Analyze Website logs using Azure Data Lake Analytics
Learn how to analyze website logs using Data Lake Analytics, especially on finding out which referrers ran into errors when they tried to visit the website.
Visual Studio 2015 or Visual Studio 2013.
Once Data Lake Tools for Visual Studio is installed, you will see a Data Lake item in the Tools menu in Visual Studio:
Basic knowledge of Data Lake Analytics and the Data Lake Tools for Visual Studio. To get started, see:
A Data Lake Analytics account. See Create an Azure Data Lake Analytics account.
Install the sample data. In the Azure Portal, open you Data Lake Analytics account and click Sample Scripts on the left menu, then click Copy Sample Data.
Connect to Azure
Before you can build and test any U-SQL scripts, you must first connect to Azure.
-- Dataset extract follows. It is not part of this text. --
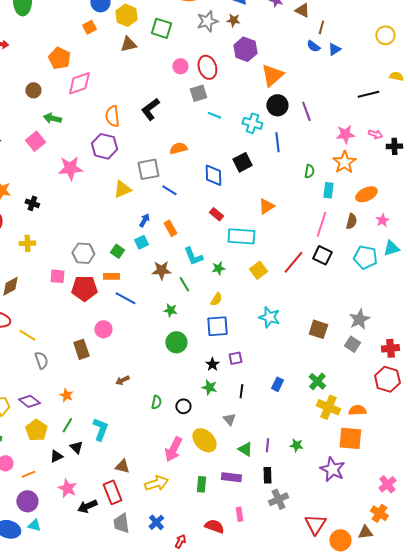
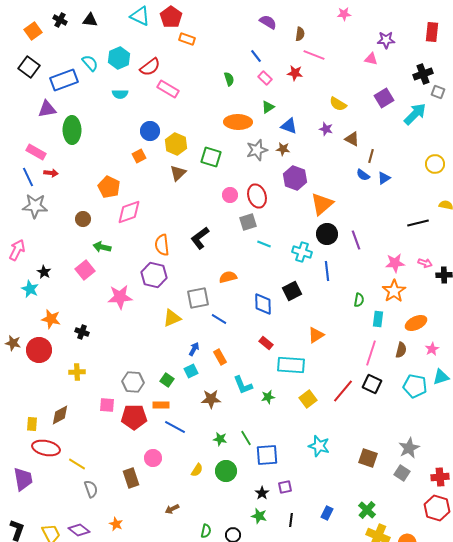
brown triangle: (128, 44) -> (178, 173), turned -30
green line: (184, 284) -> (246, 438), moved
yellow semicircle: (216, 299) -> (197, 470), moved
To connect to Data Lake Analytics
- Open Visual Studio.
- Click Data Lake > Options and Settings.
- Click Sign In, or Change User if someone has signed in, and follow the instructions.
- Click OK to close the Options and Settings dialog.
To browse your Data Lake Analytics accounts
- From Visual Studio, open Server Explorer by press CTRL+ALT+S.
- From Server Explorer, expand Azure, and then expand Data Lake Analytics. You shall see a list of your Data Lake Analytics accounts if there are any. You cannot create Data Lake Analytics accounts from the studio. To create an account, see Get Started with Azure Data Lake Analytics using Azure Portal or Get Started with Azure Data Lake Analytics using Azure PowerShell.
Develop U-SQL application
A U-SQL application is mostly a U-SQL script. To learn more about U-SQL, see Get started with U-SQL.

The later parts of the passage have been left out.